→ Information given:
=== Begin Enclosure ===

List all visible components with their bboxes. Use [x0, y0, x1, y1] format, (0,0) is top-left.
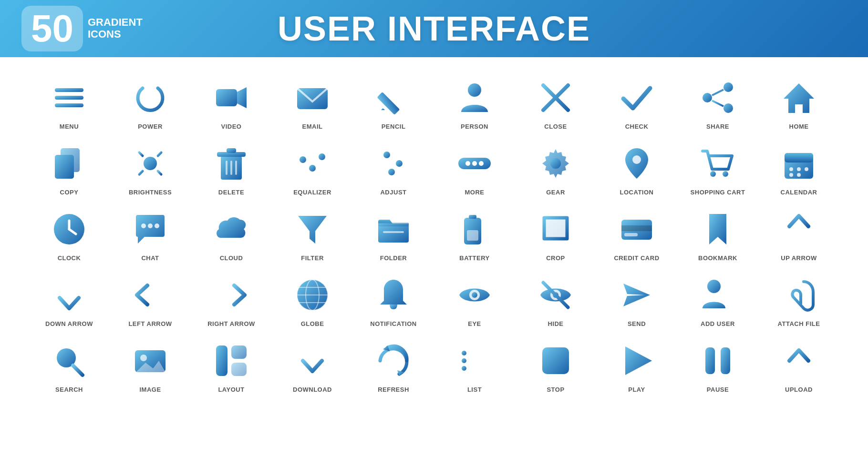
close-icon [534, 76, 577, 119]
header-badge: 50 [21, 6, 83, 51]
gear-icon [534, 142, 577, 185]
svg-point-48 [472, 161, 477, 166]
svg-marker-70 [298, 216, 327, 244]
battery-icon [453, 208, 496, 251]
attach-file-label: ATTACH FILE [778, 320, 820, 327]
svg-marker-96 [623, 284, 650, 306]
icon-item-location: LOCATION [596, 137, 677, 198]
download-icon [291, 339, 334, 382]
more-icon [453, 142, 496, 185]
credit-card-icon [615, 208, 658, 251]
person-icon [453, 76, 496, 119]
right-arrow-label: RIGHT ARROW [207, 320, 255, 327]
pause-icon [696, 339, 739, 382]
send-icon [615, 274, 658, 316]
svg-rect-107 [231, 363, 247, 376]
add-user-label: ADD USER [701, 320, 735, 327]
icon-item-stop: STOP [515, 335, 596, 396]
search-icon [48, 339, 91, 382]
delete-label: DELETE [218, 189, 244, 196]
hide-icon [534, 274, 577, 316]
svg-point-114 [462, 358, 466, 363]
svg-rect-118 [542, 347, 569, 374]
icon-item-video: VIDEO [191, 71, 272, 132]
icon-item-notification: NOTIFICATION [353, 269, 434, 330]
header-subtitle: GRADIENT ICONS [88, 17, 143, 41]
icon-item-chat: CHAT [110, 203, 191, 264]
icon-item-check: CHECK [596, 71, 677, 132]
menu-icon [48, 76, 91, 119]
share-label: SHARE [706, 123, 729, 130]
send-label: SEND [628, 320, 646, 327]
layout-icon [210, 339, 253, 382]
svg-rect-0 [55, 88, 83, 92]
svg-point-49 [479, 161, 484, 166]
svg-point-112 [462, 351, 466, 355]
stop-icon [534, 339, 577, 382]
svg-rect-1 [55, 96, 83, 100]
icon-item-calendar: CALENDAR [758, 137, 839, 198]
icon-item-layout: LAYOUT [191, 335, 272, 396]
svg-line-15 [712, 101, 723, 106]
down-arrow-label: DOWN ARROW [45, 320, 93, 327]
icon-item-clock: CLOCK [29, 203, 110, 264]
pencil-icon [372, 76, 415, 119]
close-label: CLOSE [544, 123, 567, 130]
play-icon [615, 339, 658, 382]
video-icon [210, 76, 253, 119]
pencil-label: PENCIL [382, 123, 406, 130]
icon-item-image: IMAGE [110, 335, 191, 396]
globe-icon [291, 274, 334, 316]
svg-point-68 [148, 223, 153, 228]
clock-icon [48, 208, 91, 251]
svg-rect-71 [378, 223, 409, 226]
svg-point-38 [309, 165, 316, 172]
svg-marker-6 [381, 108, 385, 110]
svg-point-43 [383, 152, 390, 158]
icon-item-list: LIST [434, 335, 515, 396]
attach-file-icon [777, 274, 820, 316]
svg-point-69 [155, 223, 159, 228]
svg-point-45 [388, 169, 395, 175]
power-icon [129, 76, 172, 119]
svg-rect-80 [624, 233, 638, 236]
icon-count: 50 [31, 7, 73, 50]
icon-item-delete: DELETE [191, 137, 272, 198]
icons-container: MENU POWER VIDEO [0, 57, 868, 405]
clock-label: CLOCK [58, 254, 81, 262]
icon-item-person: PERSON [434, 71, 515, 132]
filter-icon [291, 208, 334, 251]
adjust-icon [372, 142, 415, 185]
icon-item-equalizer: EQUALIZER [272, 137, 353, 198]
svg-point-97 [707, 280, 721, 293]
svg-rect-120 [705, 347, 715, 374]
icon-item-pencil: PENCIL [353, 71, 434, 132]
icon-item-attach-file: ATTACH FILE [758, 269, 839, 330]
folder-label: FOLDER [380, 254, 407, 262]
svg-rect-30 [227, 148, 236, 153]
svg-marker-16 [784, 83, 814, 113]
hide-label: HIDE [548, 320, 563, 327]
bookmark-label: BOOKMARK [698, 254, 737, 262]
icon-item-home: HOME [758, 71, 839, 132]
eye-label: EYE [468, 320, 481, 327]
svg-rect-74 [469, 215, 476, 219]
share-icon [696, 76, 739, 119]
location-label: LOCATION [620, 189, 654, 196]
image-icon [129, 339, 172, 382]
icon-item-battery: BATTERY [434, 203, 515, 264]
eye-icon [453, 274, 496, 316]
icon-item-upload: UPLOAD [758, 335, 839, 396]
svg-rect-121 [721, 347, 730, 374]
svg-line-26 [158, 152, 161, 156]
globe-label: GLOBE [301, 320, 324, 327]
icon-item-down-arrow: DOWN ARROW [29, 269, 110, 330]
cloud-icon [210, 208, 253, 251]
icon-item-globe: GLOBE [272, 269, 353, 330]
svg-point-13 [723, 103, 733, 113]
calendar-label: CALENDAR [781, 189, 817, 196]
icon-item-shopping-cart: SHOPPING CART [677, 137, 758, 198]
layout-label: LAYOUT [218, 386, 244, 393]
power-label: POWER [138, 123, 163, 130]
icon-item-share: SHARE [677, 71, 758, 132]
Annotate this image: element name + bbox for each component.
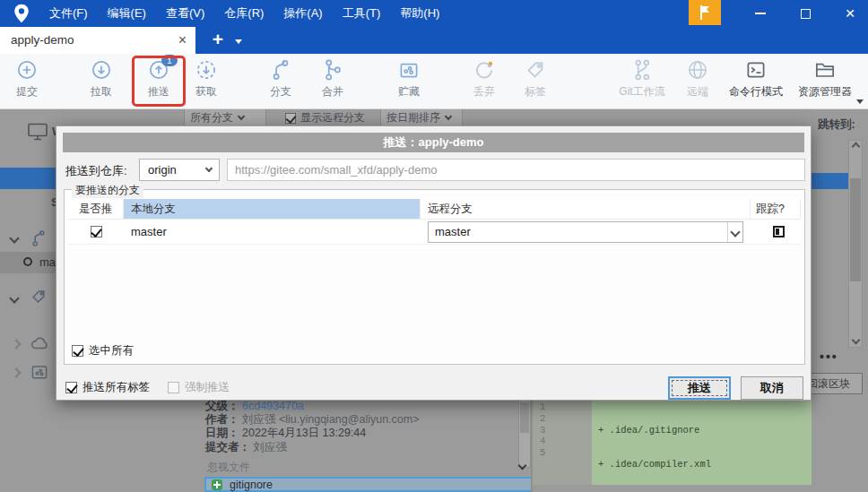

=== End Enclosure ===

→ Task brief: In the listing above, count every line that contains "person". Respond with the number alone.

→ Response: 2